I don't think I have heroes, per se. There are writers I admire, musicians I admire, film directors I admire and so on. Heroes, though? Heroes are those folks like volunteer fire fighters who dive head first into a flaming building to pull out a drunk who fell asleep with a lit cigarette. That's someone trying to save a life with little regard for their own. Let's face it, even with the proper training there's a lot of danger associated with going into a burning building. At some point you may not make it out alive. Heroes, yes, but I don't worship them.
When I'm asked, I usually instead talk about the people I admire. When it comes to musicians there are three of them. Two of which I've been lucky enough to talk to and even become friendly with.
GG Allin, Henry Rollins, and Jello Biafra.
Allin, whom I was an acquaintance of, was pure emotion. He was dangerous. He made his art (and it was art) mean something. He brought terror back into music, and the audience was worse off for it.

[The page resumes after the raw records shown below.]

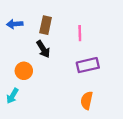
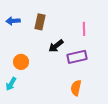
pink line: (80, 33) -> (84, 29), moved
black arrow: (43, 49) -> (56, 46), moved, turned 84

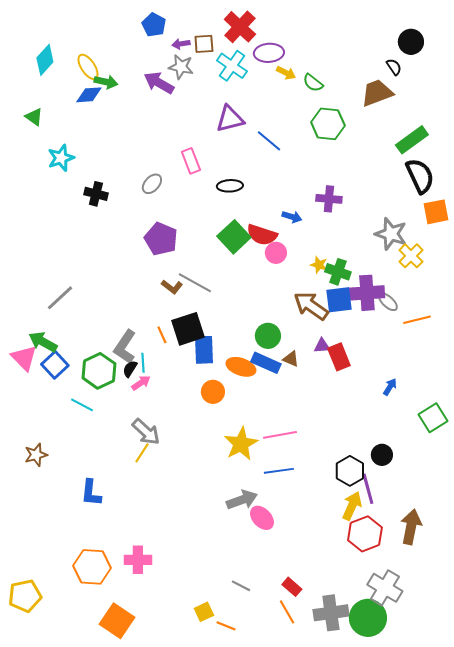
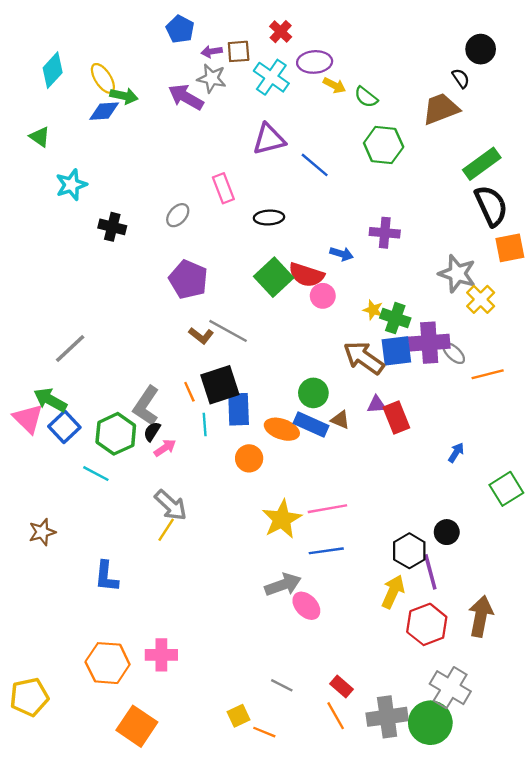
red cross: (240, 27) -> (281, 32), size x0.6
cyan line: (143, 363) -> (205, 424), moved
yellow arrow: (352, 506) -> (393, 592), moved

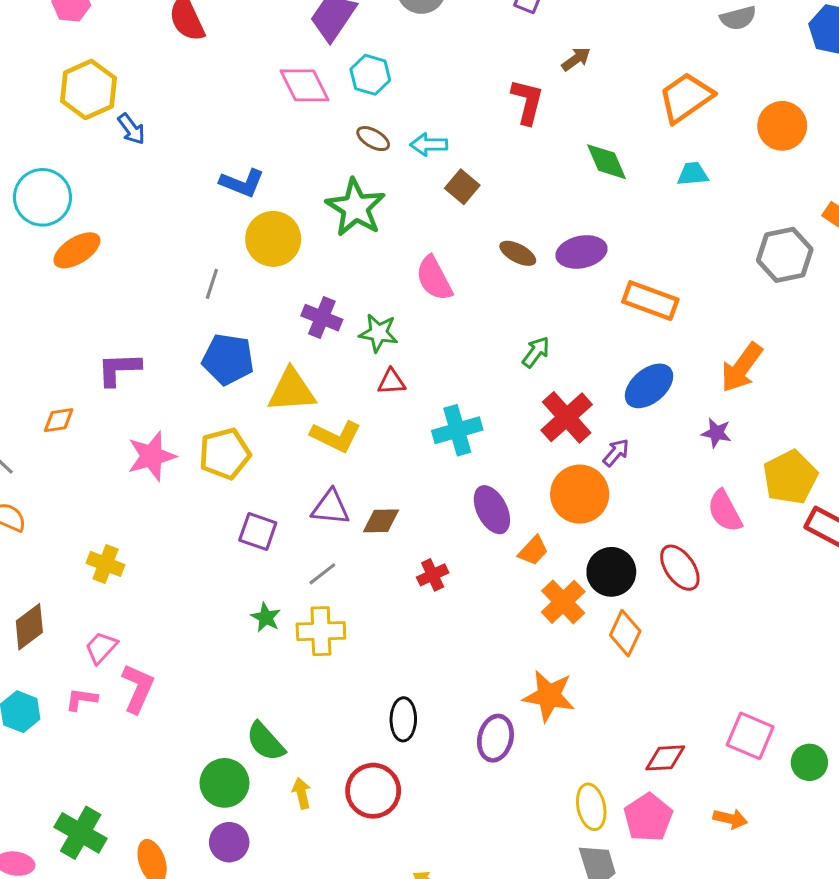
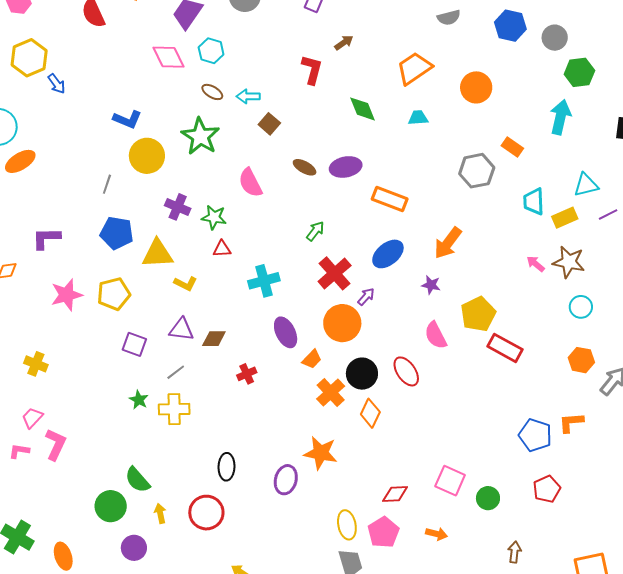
yellow L-shape: (336, 436) -> (186, 284), size x0.7
purple circle: (229, 842) -> (134, 548), moved

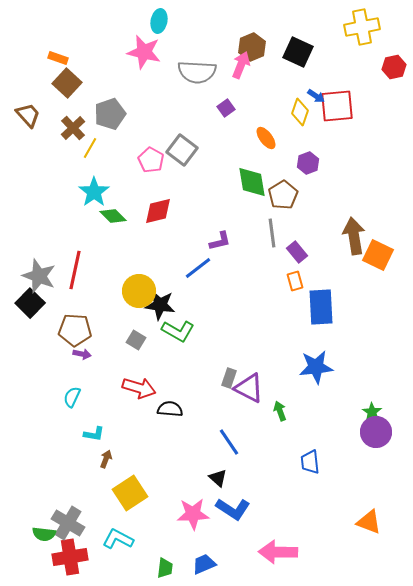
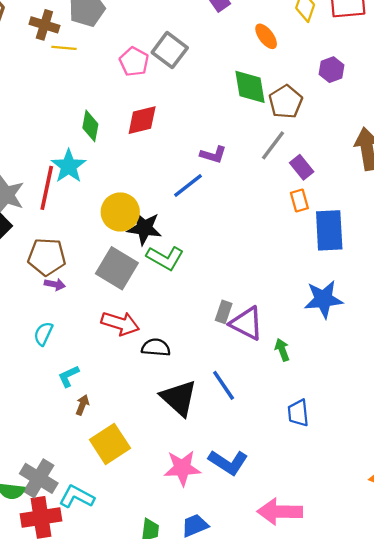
brown cross: (73, 128) -> (44, 25), turned -30
yellow line: (90, 148) -> (64, 48), turned 65
purple hexagon: (308, 163) -> (332, 70), moved
cyan star: (94, 192) -> (69, 166), moved
green diamond: (113, 216) -> (90, 126), turned 56
gray line: (272, 233) -> (273, 145), turned 44
purple L-shape: (220, 241) -> (213, 155), turned 30
gray square: (136, 340) -> (117, 268), size x1.8
cyan L-shape: (94, 434) -> (69, 376), turned 145
blue trapezoid: (310, 462) -> (298, 413), moved
black triangle: (218, 478) -> (179, 398), moved, size x1.8
cyan L-shape: (118, 539) -> (77, 497), moved

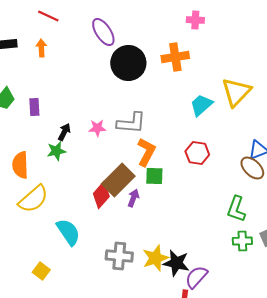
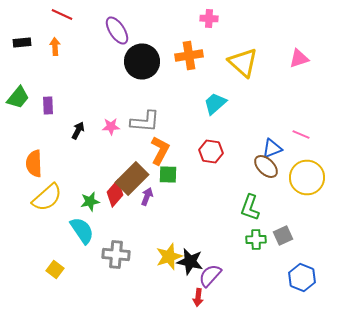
yellow triangle: (236, 92) -> (243, 62), moved, turned -32
green star: (56, 151) -> (90, 202), moved
gray cross: (119, 256) -> (116, 254), moved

He hated the people who came to see him and it showed. I admire that trait in a performer. He understood that the audience was there for him and not the other way around. When he asked my band, JFK's Head, to open for him, we considered it ... for all of ten minutes. Too dangerous for us, but God what a thrill.

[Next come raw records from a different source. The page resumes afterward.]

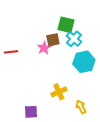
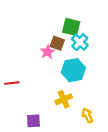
brown square: (53, 40) -> (57, 43), turned 32
red line: (11, 52) -> (12, 83), moved
cyan hexagon: (84, 62) -> (73, 70), moved

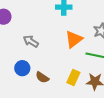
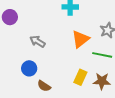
brown semicircle: (42, 77) -> (44, 86), moved

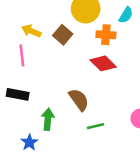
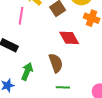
red diamond: (103, 63) -> (69, 38), moved

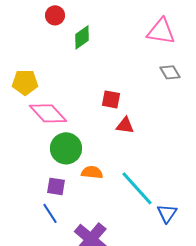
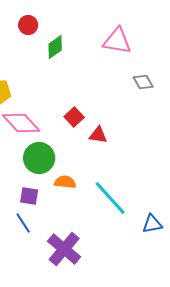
pink triangle: (161, 31) -> (117, 41), moved
red square: (111, 99) -> (74, 117), moved, turned 36
blue triangle: (167, 213) -> (152, 224), moved, turned 45

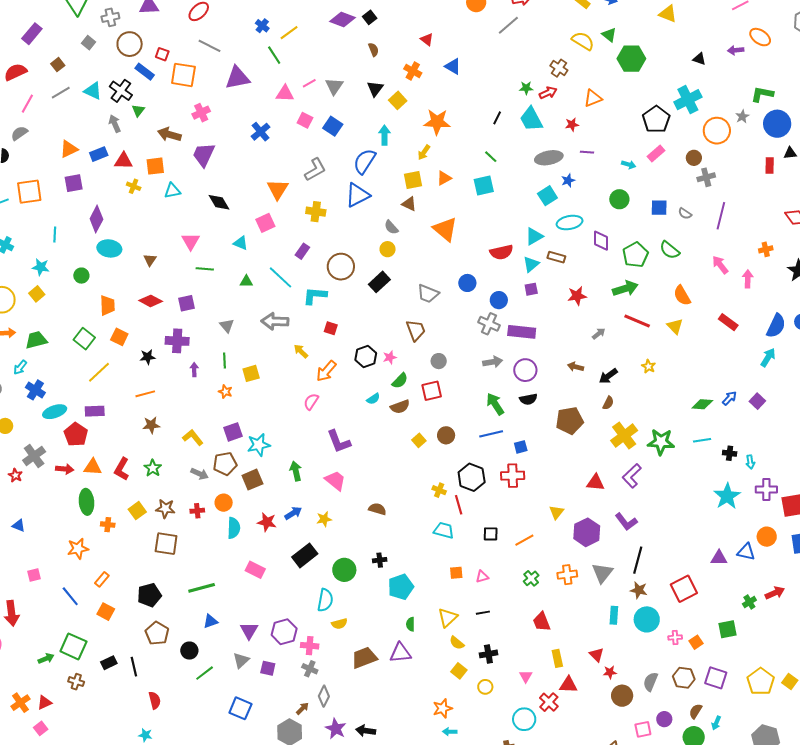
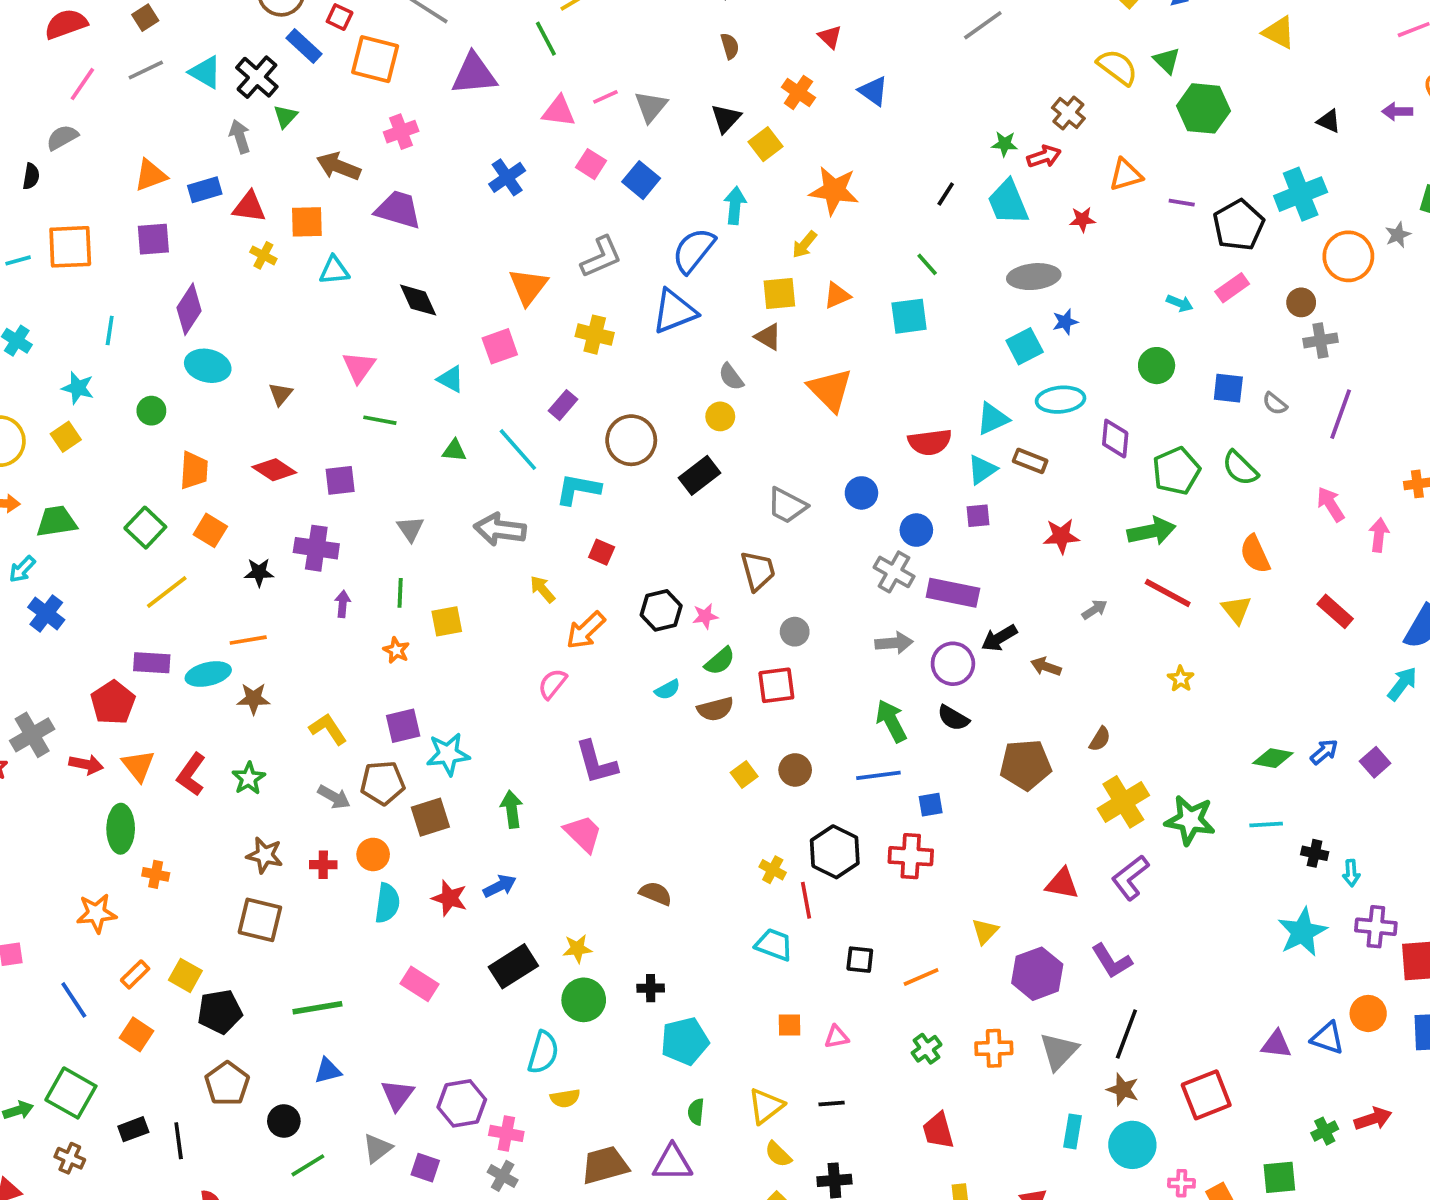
purple line: (587, 152) -> (1182, 203), moved
purple trapezoid: (204, 155) -> (398, 210), turned 76
black arrow: (608, 376) -> (999, 638), moved
black semicircle: (528, 399) -> (953, 718), turned 36
cyan ellipse: (55, 412) -> (208, 674), moved
orange triangle: (93, 467) -> (138, 766), turned 42
yellow square: (137, 511) -> (185, 975), moved, turned -30
yellow star: (324, 519) -> (577, 949), moved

Rollins, whom I also used to talk to through e-mail, always represented discipline and self-control. Those are two other traits I admire. He "looked the lie right in the eye" and wasn't "afraid to see too clearly." Introspection took on new meaning, and it was through interviews with him that I became familiar with Nietschze.
Biafra, whom I've written to often but have never heard from, showed me that you could be political and a prankster and make life into one big piece of performance art (like Andy Kaufman -- another one I admire) to not only teach, but to also poke fun. Running for mayor of San Francisco was brilliant. Performing at the Bammies was sublime. Biafra, to quote a Lard song he did, made his life a big prank on a society he hated. I can totally get behind that.
Raw, disciplined emotion aimed at opening eyes and amusing one's self. Those men and those qualities just about say it all. If you can't see it, you'll never get it. And if you do get it, you know how important those things are.
Kafka wrote a story that was called (I believe) "The Hunger Artist." It's about an artist (a performance artist in a cage if I recall correctly) who starves himself. It's an attack on his audience (or at least I read it as such), and that has always stuck with me. Allin, Rollins and Biafra, while all being very different people, also combine all those things "The Hunger Artist" represents.
Hero worship? No way. But a strong respect for the ability of the enlightened? You bet your ass.